- _ABOUT THIS TASK_: In the entries that follow, the lines from the line containing "3 Agosto 2026" up to and including the line containing "Forsamlinger" must be copied exactly, with pictures omitted.

- _DATASET ENTRIES_:
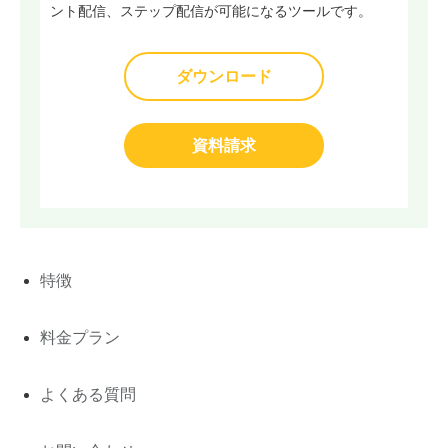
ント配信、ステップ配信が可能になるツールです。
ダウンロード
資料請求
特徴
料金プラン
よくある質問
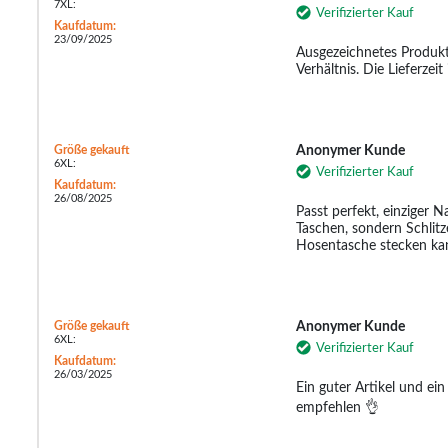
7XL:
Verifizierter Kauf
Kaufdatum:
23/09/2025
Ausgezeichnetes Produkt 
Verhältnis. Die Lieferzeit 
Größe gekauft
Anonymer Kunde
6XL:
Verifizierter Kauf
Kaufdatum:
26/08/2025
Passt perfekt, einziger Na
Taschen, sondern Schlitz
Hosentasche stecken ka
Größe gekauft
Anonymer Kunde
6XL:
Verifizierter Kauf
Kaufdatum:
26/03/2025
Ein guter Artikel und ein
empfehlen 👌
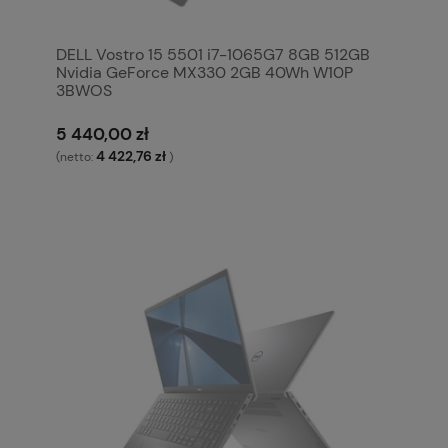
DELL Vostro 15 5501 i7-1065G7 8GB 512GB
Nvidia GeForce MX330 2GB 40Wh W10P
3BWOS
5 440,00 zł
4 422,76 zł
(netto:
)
==
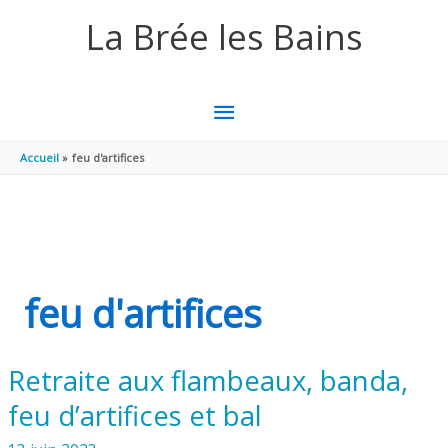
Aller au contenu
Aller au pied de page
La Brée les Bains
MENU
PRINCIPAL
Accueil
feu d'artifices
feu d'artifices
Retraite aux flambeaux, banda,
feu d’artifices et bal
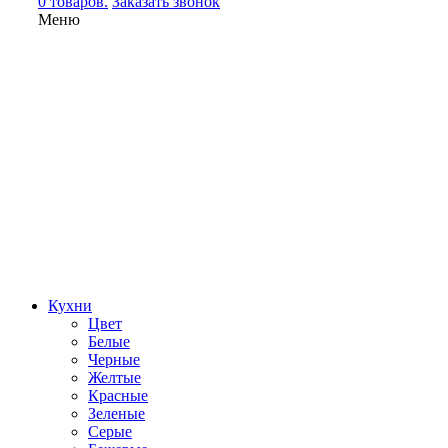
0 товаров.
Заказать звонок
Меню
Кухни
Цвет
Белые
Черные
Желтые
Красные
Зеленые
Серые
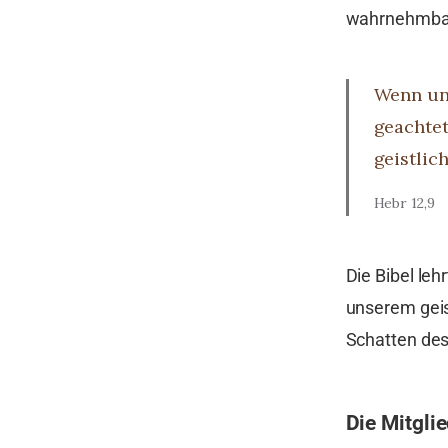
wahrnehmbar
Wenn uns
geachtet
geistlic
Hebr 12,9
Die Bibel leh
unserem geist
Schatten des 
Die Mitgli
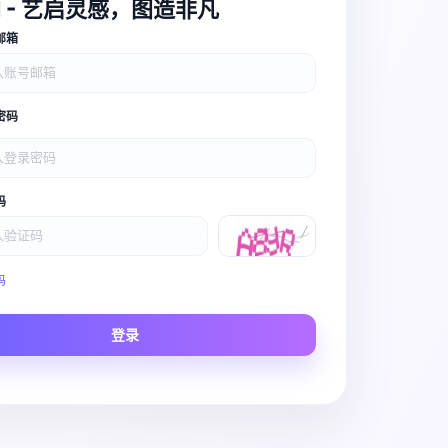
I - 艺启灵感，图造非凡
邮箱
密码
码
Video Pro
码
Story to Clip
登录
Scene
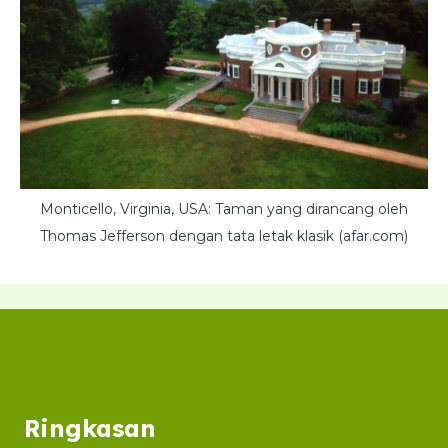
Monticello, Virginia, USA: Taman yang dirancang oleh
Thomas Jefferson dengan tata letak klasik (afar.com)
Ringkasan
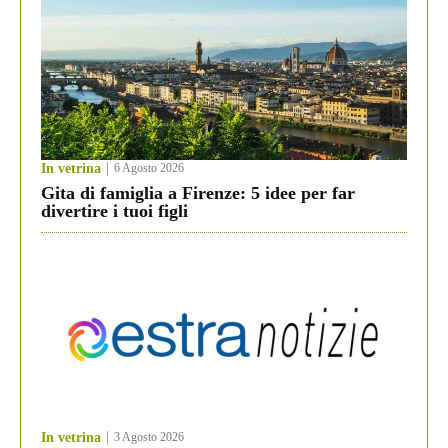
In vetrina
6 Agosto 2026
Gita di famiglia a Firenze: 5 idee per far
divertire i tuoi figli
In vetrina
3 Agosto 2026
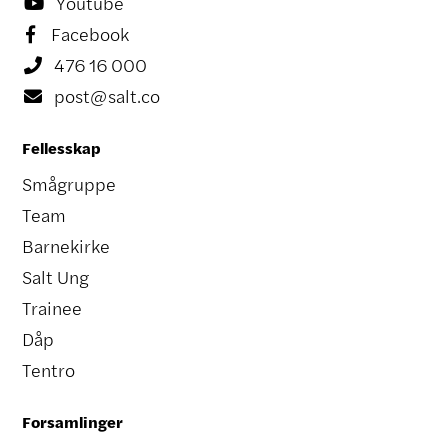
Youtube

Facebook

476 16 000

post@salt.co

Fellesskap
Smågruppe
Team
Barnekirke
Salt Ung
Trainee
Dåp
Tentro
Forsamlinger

- _EXERCISE ANSWER_:
3 Agosto 2026
Youtube

Facebook

476 16 000

post@salt.co

Fellesskap
Smågruppe
Team
Barnekirke
Salt Ung
Trainee
Dåp
Tentro
Forsamlinger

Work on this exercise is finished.